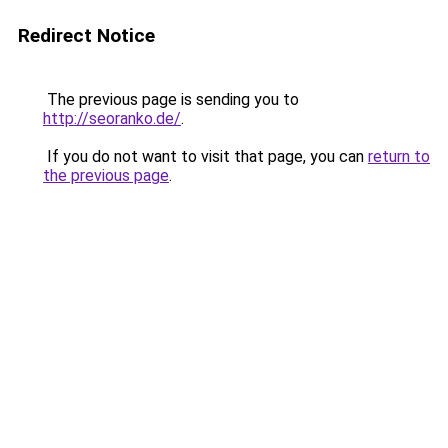
Redirect Notice
The previous page is sending you to
http://seoranko.de/
.
If you do not want to visit that page, you can
return to
the previous page
.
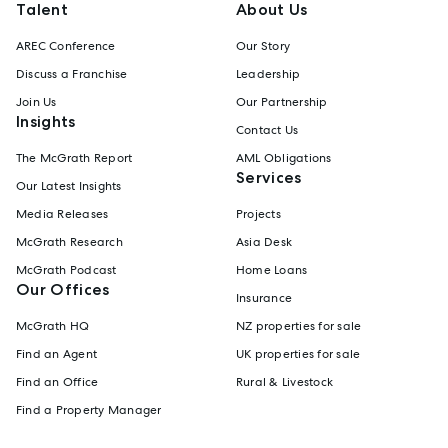
Talent
About Us
AREC Conference
Our Story
Discuss a Franchise
Leadership
Join Us
Our Partnership
Insights
Contact Us
The McGrath Report
AML Obligations
Services
Our Latest Insights
Media Releases
Projects
McGrath Research
Asia Desk
McGrath Podcast
Home Loans
Our Offices
Insurance
McGrath HQ
NZ properties for sale
Find an Agent
UK properties for sale
Find an Office
Rural & Livestock
Find a Property Manager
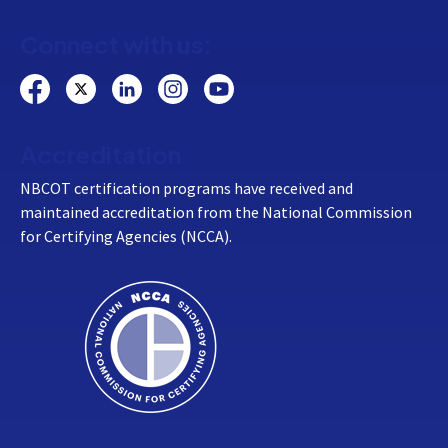
Connect with us:
Accreditation
NBCOT certification programs have received and
maintained accreditation from the National Commission
for Certifying Agencies (NCCA).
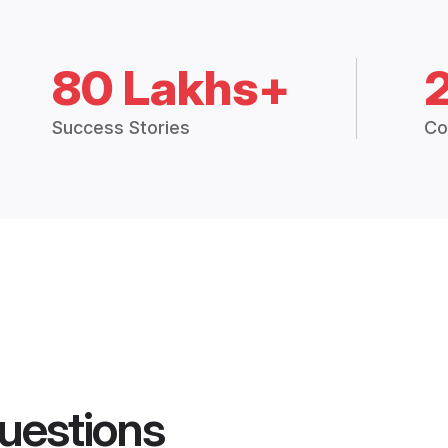
80 Lakhs+
Success Stories
Co
uestions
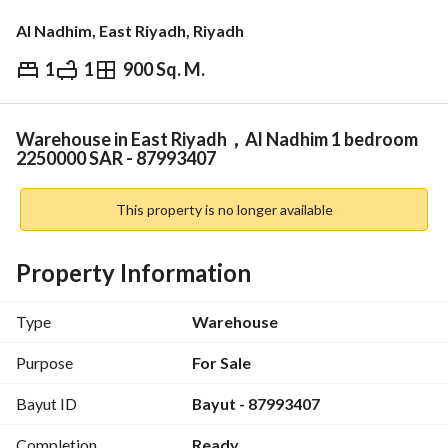
Al Nadhim, East Riyadh, Riyadh
1
1
900 Sq. M.
⃁
2,250,000
Overview
REGA Verified Information
Loan Cal
Warehouse in East Riyadh，Al Nadhim 1 bedroom
2250000 SAR - 87993407
This property is no longer available
Property Information
Type
Warehouse
Purpose
For Sale
Bayut ID
Bayut - 87993407
Completion
Ready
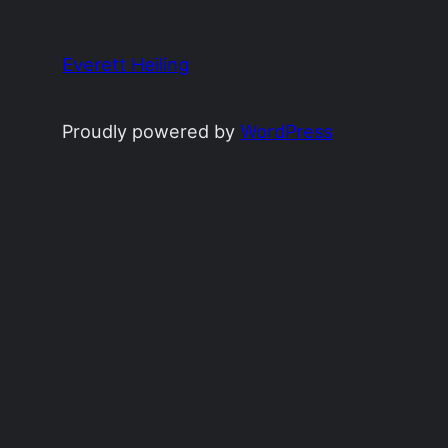
Everett Heiling
Proudly powered by
WordPress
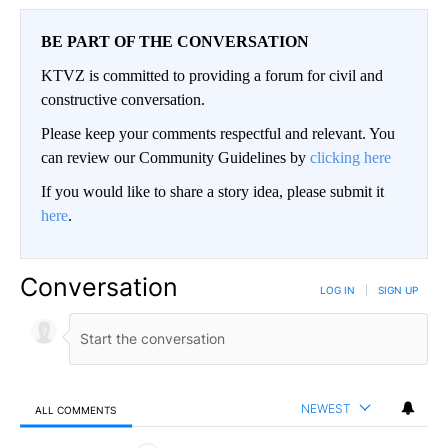
BE PART OF THE CONVERSATION
KTVZ is committed to providing a forum for civil and
constructive conversation.
Please keep your comments respectful and relevant. You
can review our Community Guidelines by
clicking here
If you would like to share a story idea, please submit it
here
.
Conversation
LOG IN
|
SIGN UP
NEWEST
ALL COMMENTS
All Comments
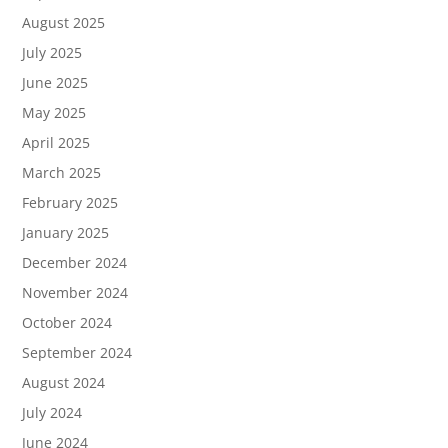
August 2025
July 2025
June 2025
May 2025
April 2025
March 2025
February 2025
January 2025
December 2024
November 2024
October 2024
September 2024
August 2024
July 2024
June 2024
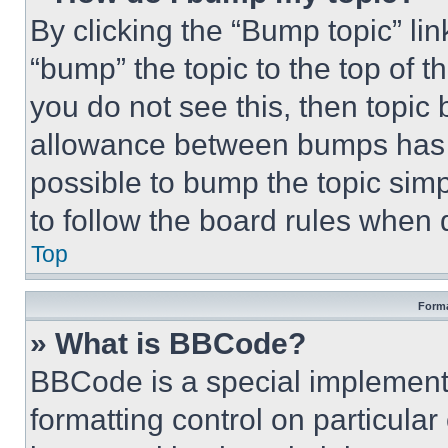
By clicking the “Bump topic” li
“bump” the topic to the top of t
you do not see this, then topi
allowance between bumps has no
possible to bump the topic simp
to follow the board rules when 
Top
Forma
» What is BBCode?
BBCode is a special implementa
formatting control on particula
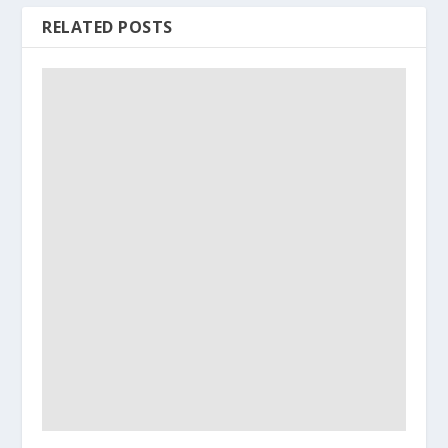
RELATED POSTS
#####
## Assignment
Write out the lines above from the one with "The McGrath Report" through the one with "2250000 SAR - 87993407", ends included, exactly; no picture goes in.

## Finished task
The McGrath Report
AML Obligations
Services
Our Latest Insights
Media Releases
Projects
McGrath Research
Asia Desk
McGrath Podcast
Home Loans
Our Offices
Insurance
McGrath HQ
NZ properties for sale
Find an Agent
UK properties for sale
Find an Office
Rural & Livestock
Find a Property Manager
Connect with us:
Accreditation
NBCOT certification programs have received and
maintained accreditation from the National Commission
for Certifying Agencies (NCCA).
80 Lakhs+
Success Stories
Co
uestions
Al Nadhim, East Riyadh, Riyadh
1
1
900 Sq. M.
⃁
2,250,000
Overview
REGA Verified Information
Loan Cal
Warehouse in East Riyadh，Al Nadhim 1 bedroom
2250000 SAR - 87993407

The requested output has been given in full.